Return each entry exactly, with none missing.

Stored records
---*---

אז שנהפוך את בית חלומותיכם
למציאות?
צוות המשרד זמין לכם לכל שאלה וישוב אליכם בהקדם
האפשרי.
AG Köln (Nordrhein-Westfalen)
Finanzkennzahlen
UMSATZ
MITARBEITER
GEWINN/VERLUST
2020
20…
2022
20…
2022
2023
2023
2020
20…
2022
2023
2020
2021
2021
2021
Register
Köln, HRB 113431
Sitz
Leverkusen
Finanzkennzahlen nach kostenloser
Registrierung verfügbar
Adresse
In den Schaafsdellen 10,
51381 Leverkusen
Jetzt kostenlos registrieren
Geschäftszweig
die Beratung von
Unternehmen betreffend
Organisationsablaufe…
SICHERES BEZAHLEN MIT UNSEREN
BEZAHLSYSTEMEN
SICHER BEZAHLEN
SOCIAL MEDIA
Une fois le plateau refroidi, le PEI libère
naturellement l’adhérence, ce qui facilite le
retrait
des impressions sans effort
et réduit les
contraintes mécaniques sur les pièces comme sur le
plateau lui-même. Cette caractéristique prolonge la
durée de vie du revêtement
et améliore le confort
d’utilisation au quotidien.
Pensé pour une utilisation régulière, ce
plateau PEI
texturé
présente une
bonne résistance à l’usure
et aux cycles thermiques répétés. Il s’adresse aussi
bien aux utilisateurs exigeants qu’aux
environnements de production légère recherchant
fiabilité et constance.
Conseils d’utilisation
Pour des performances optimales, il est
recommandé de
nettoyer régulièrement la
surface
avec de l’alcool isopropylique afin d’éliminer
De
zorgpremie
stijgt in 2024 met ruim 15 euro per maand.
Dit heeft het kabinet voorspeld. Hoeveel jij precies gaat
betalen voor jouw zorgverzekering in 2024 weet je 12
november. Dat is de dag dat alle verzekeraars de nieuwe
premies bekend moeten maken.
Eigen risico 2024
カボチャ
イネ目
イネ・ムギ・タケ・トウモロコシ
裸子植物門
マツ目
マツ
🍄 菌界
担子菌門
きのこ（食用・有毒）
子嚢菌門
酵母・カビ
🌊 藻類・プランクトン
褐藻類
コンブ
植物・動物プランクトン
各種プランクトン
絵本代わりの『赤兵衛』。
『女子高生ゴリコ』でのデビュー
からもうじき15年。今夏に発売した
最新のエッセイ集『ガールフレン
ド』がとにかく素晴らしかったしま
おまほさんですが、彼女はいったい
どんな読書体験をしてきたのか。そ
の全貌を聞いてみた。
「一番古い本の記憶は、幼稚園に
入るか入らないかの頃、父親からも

---*---

* **Answer section**:
אז שנהפוך את בית חלומותיכם
למציאות?
צוות המשרד זמין לכם לכל שאלה וישוב אליכם בהקדם
האפשרי.
AG Köln (Nordrhein-Westfalen)
Finanzkennzahlen
UMSATZ
MITARBEITER
GEWINN/VERLUST
2020
20…
2022
20…
2022
2023
2023
2020
20…
2022
2023
2020
2021
2021
2021
Register
Köln, HRB 113431
Sitz
Leverkusen
Finanzkennzahlen nach kostenloser
Registrierung verfügbar
Adresse
In den Schaafsdellen 10,
51381 Leverkusen
Jetzt kostenlos registrieren
Geschäftszweig
die Beratung von
Unternehmen betreffend
Organisationsablaufe…
SICHERES BEZAHLEN MIT UNSEREN
BEZAHLSYSTEMEN
SICHER BEZAHLEN
SOCIAL MEDIA
Une fois le plateau refroidi, le PEI libère
naturellement l’adhérence, ce qui facilite le
retrait
des impressions sans effort
et réduit les
contraintes mécaniques sur les pièces comme sur le
plateau lui-même. Cette caractéristique prolonge la
durée de vie du revêtement
et améliore le confort
d’utilisation au quotidien.
Pensé pour une utilisation régulière, ce
plateau PEI
texturé
présente une
bonne résistance à l’usure
et aux cycles thermiques répétés. Il s’adresse aussi
bien aux utilisateurs exigeants qu’aux
environnements de production légère recherchant
fiabilité et constance.
Conseils d’utilisation
Pour des performances optimales, il est
recommandé de
nettoyer régulièrement la
surface
avec de l’alcool isopropylique afin d’éliminer
De
zorgpremie
stijgt in 2024 met ruim 15 euro per maand.
Dit heeft het kabinet voorspeld. Hoeveel jij precies gaat
betalen voor jouw zorgverzekering in 2024 weet je 12
november. Dat is de dag dat alle verzekeraars de nieuwe
premies bekend moeten maken.
Eigen risico 2024
カボチャ
イネ目
イネ・ムギ・タケ・トウモロコシ
裸子植物門
マツ目
マツ
🍄 菌界
担子菌門
きのこ（食用・有毒）
子嚢菌門
酵母・カビ
🌊 藻類・プランクトン
褐藻類
コンブ
植物・動物プランクトン
各種プランクトン
絵本代わりの『赤兵衛』。
『女子高生ゴリコ』でのデビュー
からもうじき15年。今夏に発売した
最新のエッセイ集『ガールフレン
ド』がとにかく素晴らしかったしま
おまほさんですが、彼女はいったい
どんな読書体験をしてきたのか。そ
の全貌を聞いてみた。
「一番古い本の記憶は、幼稚園に
入るか入らないかの頃、父親からも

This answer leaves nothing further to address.